Thursday 12 February 2009

On The Road 3. Cork. 24/4/02.

We’re taking flamenco to Cork in the springtime. I dutifully try to fight off the urge to stereotype. The pilot makes his landing announcements in a whiskey and rainwater, oysters and black stout accent. So he’s no help. We can see the water streaming from the clouds onto the glowing green beneath us as if to say: “All the fairy stories you heard are true.”
We arrive with a splash into Ireland. ‘Thank God - You lads have brought the rain with you.’ says the taxi driver, with a completely straight face. We tell him why we’re here. ‘The Opera House? A fine theatre. Now you boys mind you don’t go to any of those wicked pubs, and have a nice time in Cork.’ It is genuinely difficult to be politically correct to such a place.
We do go to some of those wicked pubs I’m afraid - but strictly on the business of promoting tomorrow’s show. We have various competitions organised through the venue and by local radio presenter and fiddler Eoghan Neff. We end up playing and singing with two local singers, a guitarist and three fiddlers, who swap instruments between choruses. Irish-blues-flamenco fusion. Some delirious fool delivers a high-folk acapella rendition of Yeats’ ‘Song of the Wandering Aengus’. No chairs are thrown, not least by me. From where I am it sounds great.... But then it would. What a place to do business.
We get back to the hotel. A nightcap is called for, since we’ve worked hard, and didn’t get much time for drinking. Just before I get up to order, the barman comes over and says: “I’m off home now lads. Help yourselves.”

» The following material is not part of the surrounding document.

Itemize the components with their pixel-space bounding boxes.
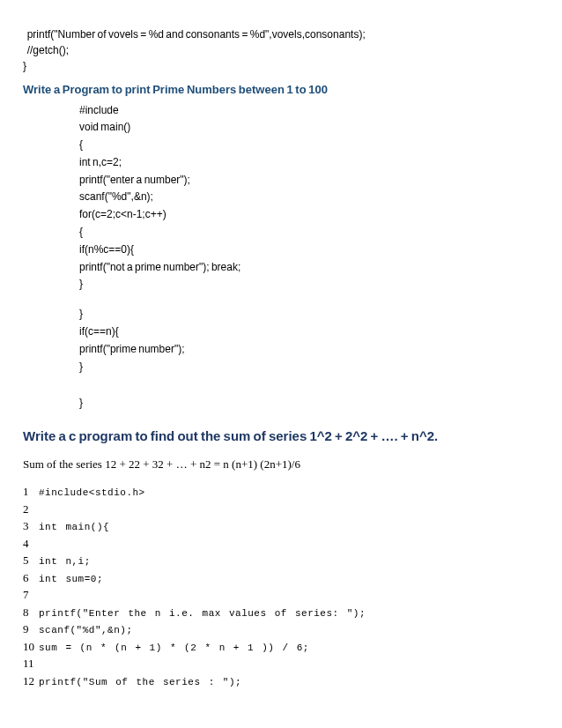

This, apparently, is Cork. I want to eat it all up. Cork definitely awakes something in the flamencos from Jerez. The constant music-making reminds them of home. And they instantly sense that the audience at The Opera House is fantastically open and warm and receptive and encouraging, and that means a lot. The technicians are alert and inventive. And the front-of-house staff bring the company refreshments without being asked. They take an interest. As the man said: ‘A fine theatre’.
A fine town too. The Jerez of the North, if you like. Forget swimming with squeaky dolphins before you die, Cork is far more fun, but not necessarily drier.